A 9am slot on the second day of London Collections : Men could mean two things; either there was little choice or that the label is indeed very privileged. A colleague at the show concurred with the latter and quipped, "He's so posh". Perhaps an early slot brings about a tall order but also leaves the street style circus all tucked in bed. It presumably sets the stage for those serious about the fashion; an esteemed company for an esteemed ritual. Indeed, that was the JW Anderson experience, as it has always been.
It is no secret that Anderson has developed a distinct flavour for Japanese minimalism and this collection seems to be a gradual progression from his Spring/Summer 14 Womenswear collection. Of course highlighting the resemblance between his homme and femme lines is somewhat obvious. Many of his ardent customers are rumoured to shop freely between the racks in the stores anyway, with some going as far as borrowing off each other's backs in a non-gender specific fashion. It's fair to say that for an aesthetic once criticised as being detached and niche especially for the male audience, this non-discriminating androgynous dressing is rather democratic.
Again, if the womenswear spring/summer show were to serve as a precursor, this collection could be read as having a similar theme of anachronistic domesticity. Leather pails and petite tortoiseshell jewellery boxes served as accessories while the shoes were a cross breed between a pair of japanese Geta clogs and 70s platforms. The dusty camel reconstructed togas is yet another nod to the ancient and the ritualistic seen at Spring/Summer 14. The boys walked down the runway in a non-performative demeanour - almost reclusive - best personified in looks 29 and 30 with the knits that hug the shoulders like a cocoon. Jacquard pajamas in jewel tones of amber, emerald and sapphire puncture the meditative air much like the drastic change in music from classical strings to electronic garage sounds. Ribbed knits in the form of a separate turtle neck add to that element of domestic comfort and intimacy, although arguably also reminiscent of a constricting leash.

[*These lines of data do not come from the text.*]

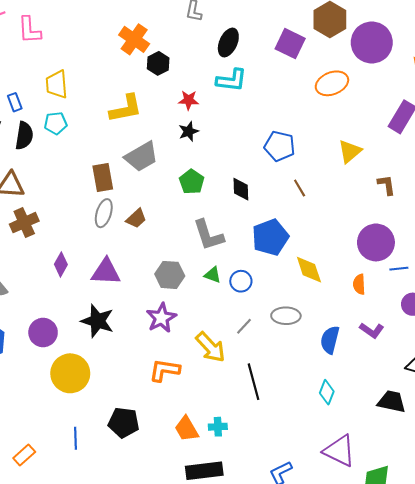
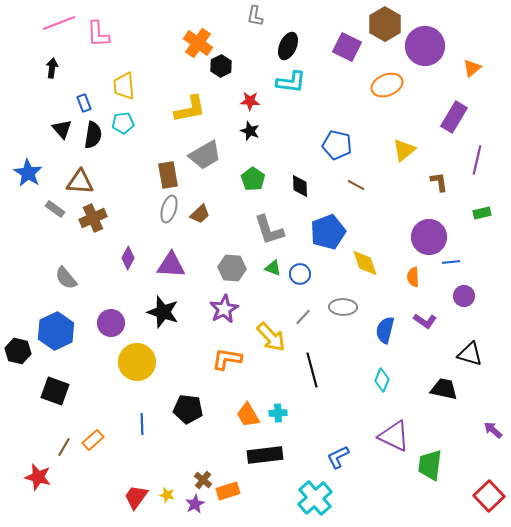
black star: (189, 131) -> (250, 131), turned -30
brown line: (300, 188) -> (356, 185), turned -30

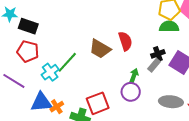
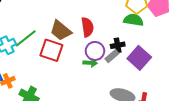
green arrow: (134, 75) -> (90, 63), turned 64
purple circle: (131, 92) -> (95, 51), moved
red square: (98, 103) -> (51, 50), moved, turned 30

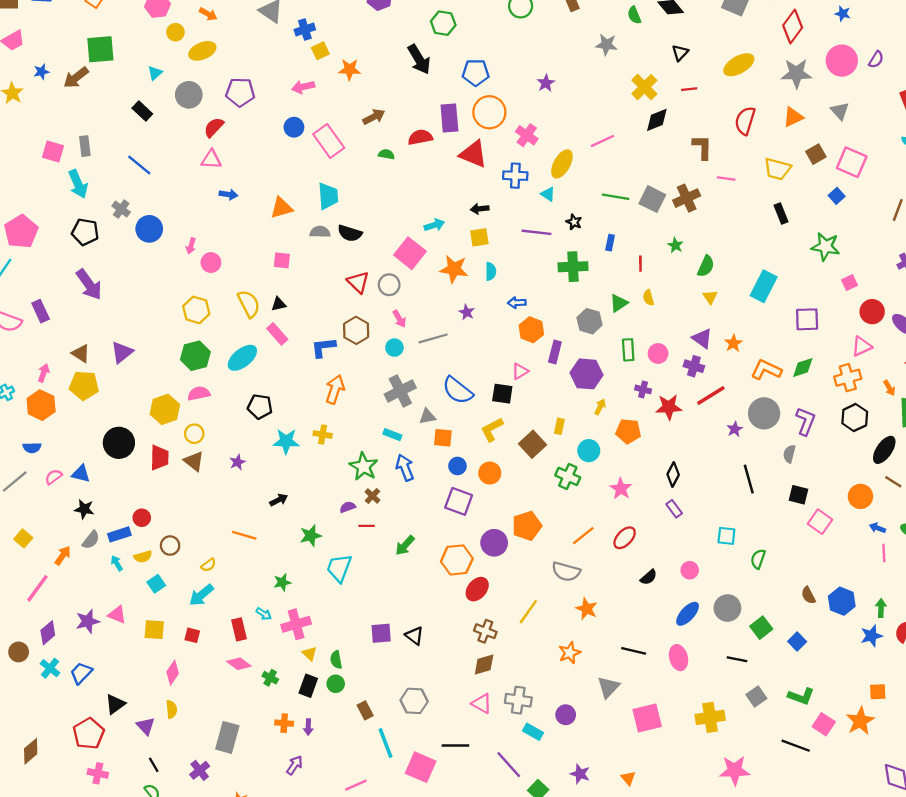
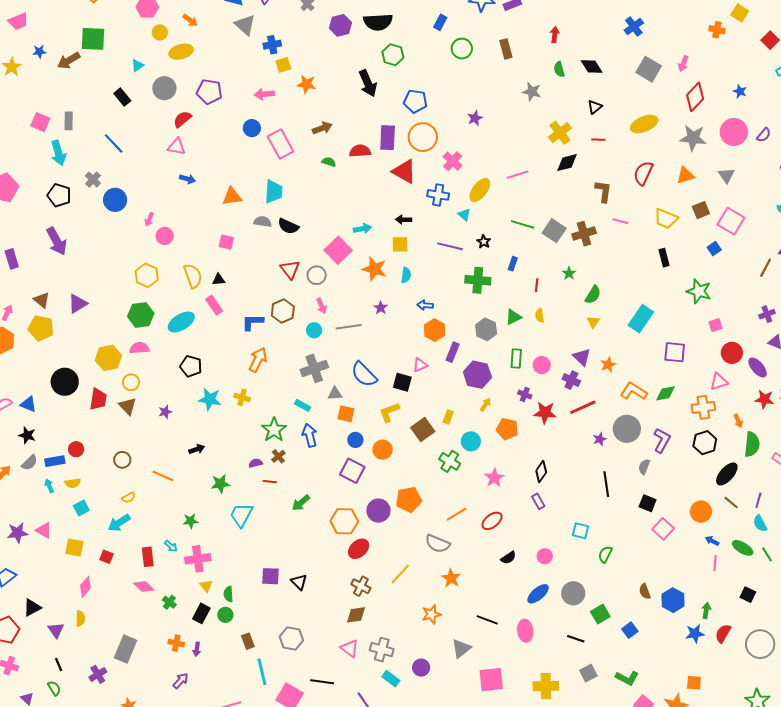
brown circle: (170, 546) -> (122, 460), moved

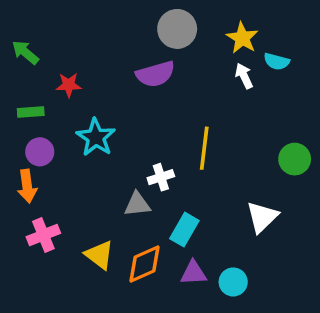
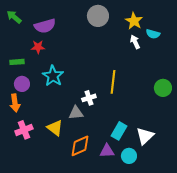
green arrow: (25, 52) -> (14, 17), moved
purple semicircle: (155, 74) -> (45, 26), moved
white triangle: (262, 217) -> (145, 136), moved
cyan rectangle: (184, 230) -> (119, 131), moved
yellow triangle: (99, 255) -> (55, 128), moved

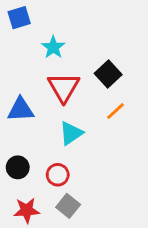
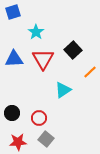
blue triangle: (21, 110) -> (14, 59), moved
orange line: (115, 111) -> (90, 72), moved
cyan triangle: (71, 133) -> (63, 90), moved

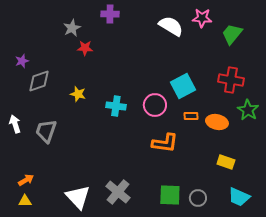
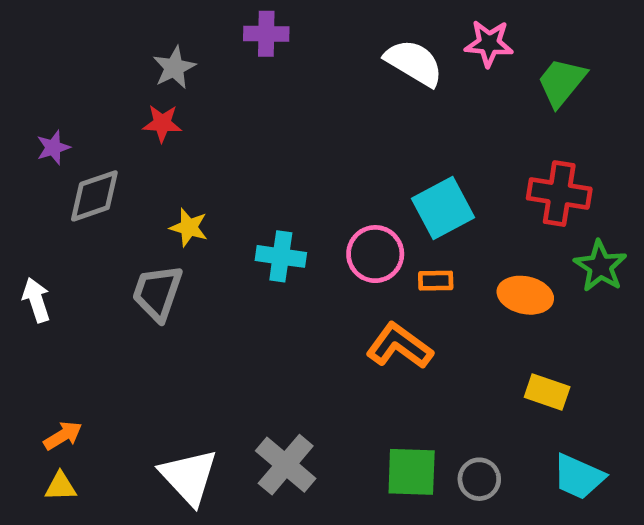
red star: (85, 48) -> (162, 123), moved
orange rectangle: (191, 116) -> (436, 281), moved
gray trapezoid: (46, 131) -> (157, 293), moved
orange L-shape: (165, 143) -> (399, 346), turned -152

In typical JW Anderson fashion, things are rarely what they seem. The exaggerated shoulders on the pyjamas are not unlike those of an american football uniform; the ribbed neoprene remind us of the undulating surface of a Samurai's shield; the tri-coloured bangles turn out to be rolls of duct tape. To boot, a collection that plays heavily on motifs of domesticity is held at Yeomanry House, a former Army Recruitment Center. The collection is deliciously irrational and forces you to accept them for as far as you can see.
JW Anderson's Fall/Winter collection seems to be riding on a fine balance of opposing forces; slender versus volume, quiet versus outlandish, ancient versus futuristic. Perhaps that is what makes the collections always so exciting and Anderson precisely the master at his craft completely worth the courageously early call time.